5 - LES PAYS DITS " SOCIALISTES "
En faisant passer le capital aux mains de l'Etat, le capitalisme d'Etat crée l'illusion de la disparition de la propriété privée des moyens de production et de l'élimination de la classe bourgeoise. La théorie stalinienne de la possibilité du "socialisme en un seul pays" ainsi que le mensonge des pays dits "communistes", "socialistes", ou en voie de le devenir, trouvent leurs fondements dans cette apparence mystificatrice.
Les changements provoqués par la tendance au capitalisme d'Etat ne se situent pas au niveau réel des rapports de production, mais au niveau juridique des formes de propriété. Ils n'éliminent pas le caractère réel de propriété privée des moyens de production, mais leur aspect juridique de propriété individuelle. Les travailleurs restent privés de toute emprise réelle sur leur utilisation, ils demeurent entièrement séparés d'eux. Les moyens de production ne sont "collectivisés" que pour la bureaucratie qui les possède et qui les gère collectivement.
La bureaucratie étatique qui assume la fonction économique spécifique d'extirpation du surtravail du prolétariat et d'accumulation du capital national constitue une classe. Mais ce n'est pas une nouvelle classe. Par sa fonction, elle n'est autre que la vieille bourgeoisie dans sa forme étatique. Au niveau de ses privilèges, ce qui la distingue, ce n'est pas l'importance de ceux-ci, mais la façon dont elle les détient : au lieu de percevoir ses revenus sous forme de dividendes du fait de la possession individuelle de parts du capital, elle les perçoit du fait de la fonction de ses membres sous forme de "frais de fonction", de primes et de rémunérations fixes à apparence "salariale", dont le montant est souvent des dizaines ou des centaines de fois supérieur au revenu d'un ouvrier.
La centralisation et la planification de la production capitaliste par l'Etat et sa bureaucratie, loin d'être un pas vers l'élimination, n'est rien d'autre qu'un moyen pour tenter de la rendre plus efficace.

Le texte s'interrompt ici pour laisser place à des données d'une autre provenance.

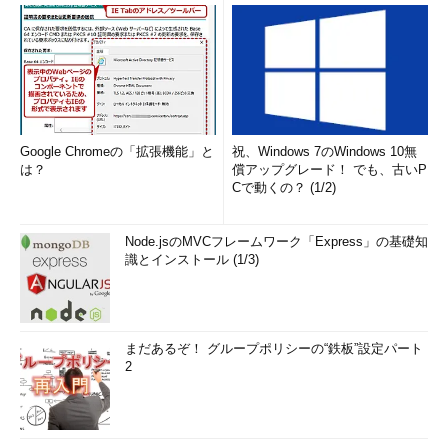
セッション変数は非常に便
利だが、使い方によっては
考えなければいけない点
が多くなる場合がある。
Google Chromeの「拡張機能」と
祝、Windows 7のWindows 10無
は？
償アップグレード！ でも、古いP
Cで動くの？ (1/2)
セッション変数の仕組み
Node.jsのMVCフレームワーク「Express」の基礎知
について正しく理解し、
識とインストール (1/3)
安全に利用
しよう！
まだあるぞ！ グループポリシーの“鉄板”設定パート
2
【クウたちの壁紙カレンダー、配布
中！】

Sur le terrain économique, la Russie, même pendant le court
laps de temps où le prolétariat y a détenu le pouvoir
politique, n'a pu se dégager pleinement du capitalisme. Si la forme
du capitalisme d'Etat y est apparue aussitôt d'une façon
aussi développée, c'est que la désorganisation économique
causée par la défaite de la première guerre mondiale,
puis par la guerre civile, y ont porté au plus haut degré
les difficultés de survie d'un capital national dans le cadre de
la décadence capitaliste.
Le triomphe de la contre-révolution en Russie s'est fait sous le signe de la réorganisation de l'économie nationale avec les formes les plus achevées de capitalisme d'Etat, cyniquement présentées pour la circonstance, comme "prolongements d'octobre" et "construction du socialisme". L'exemple a été repris ailleurs : Chine, Pays de l'Est, Cuba, Corée du Nord, Indochine, etc. Il n'y a cependant rien de prolétarien, encore moins de communiste, dans tous ces pays, où, sous le poids de ce qui restera comme un des plus grands mensonges de l'histoire, règne, sous ses formes les plus décadentes, la dictature du capital . Toute défense, même "critique" ou "conditionnelle" de ces pays est une activité absolument contre-révolutionnaire (1).

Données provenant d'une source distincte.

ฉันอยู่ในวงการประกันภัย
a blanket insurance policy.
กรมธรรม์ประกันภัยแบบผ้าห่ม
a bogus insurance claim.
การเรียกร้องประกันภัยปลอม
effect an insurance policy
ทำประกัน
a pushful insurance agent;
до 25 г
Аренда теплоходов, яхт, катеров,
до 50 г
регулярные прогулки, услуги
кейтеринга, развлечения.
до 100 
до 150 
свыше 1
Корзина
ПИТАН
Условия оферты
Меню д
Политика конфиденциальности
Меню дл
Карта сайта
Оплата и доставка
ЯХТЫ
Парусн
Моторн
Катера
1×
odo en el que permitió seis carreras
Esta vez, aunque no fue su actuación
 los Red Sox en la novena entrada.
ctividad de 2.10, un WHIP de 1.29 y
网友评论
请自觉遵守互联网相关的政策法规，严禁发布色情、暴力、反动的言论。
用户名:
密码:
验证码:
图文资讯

6 - LA LUTTE DU PROLETARIAT
DANS LE CAPITALISME DECADENT
Depuis ses débuts, la lutte du prolétariat pour la défense de ses intérêts propres porte en elle la perspective de la destruction du capital et de l'avènement de la société communiste.
Mais le prolétariat ne poursuit pas le but ultime de son combat
par idéalisme, guidé par une inspiration divine. S'il est
amené à s'attaquer à ses tâches communistes
c'est que les conditions matérielles dans lesquelles se déroule
sa lutte immédiate finissent par l'y contraindre, toute autre forme
de combat aboutissant à un désastre.
Tant que la bourgeoisie parvient, grâce à l'expansion gigantesque
de ses richesses dans le monde entier au cours de la phase ascendante
du capitalisme, à accorder de véritables réformes
de la condition prolétarienne, la lutte ouvrière ne peut
trouver les conditions objectives nécessaires à la réalisation
de son assaut révolutionnaire.
Malgré la volonté révolutionnaire, communiste, affirmée
dès la révolution bourgeoise par les tendances les plus
radicales du prolétariat, le combat ouvrier se trouve, au cours
de cette période historique, cantonné aux luttes pour des
réformes.
Apprendre à s'organiser pour arracher des réformes politiques
et économiques à travers le parlementarisme et le syndicalisme
devient à la fin du I9ème siècle un des axes essentiel
de l'activité prolétarienne. 0n trouve ainsi dans des organisations
authentiquement ouvrières, côte à côte, des
éléments "réformistes" (ceux pour qui toute
lutte ouvrière doit uniquement être une lutte pour des réformes)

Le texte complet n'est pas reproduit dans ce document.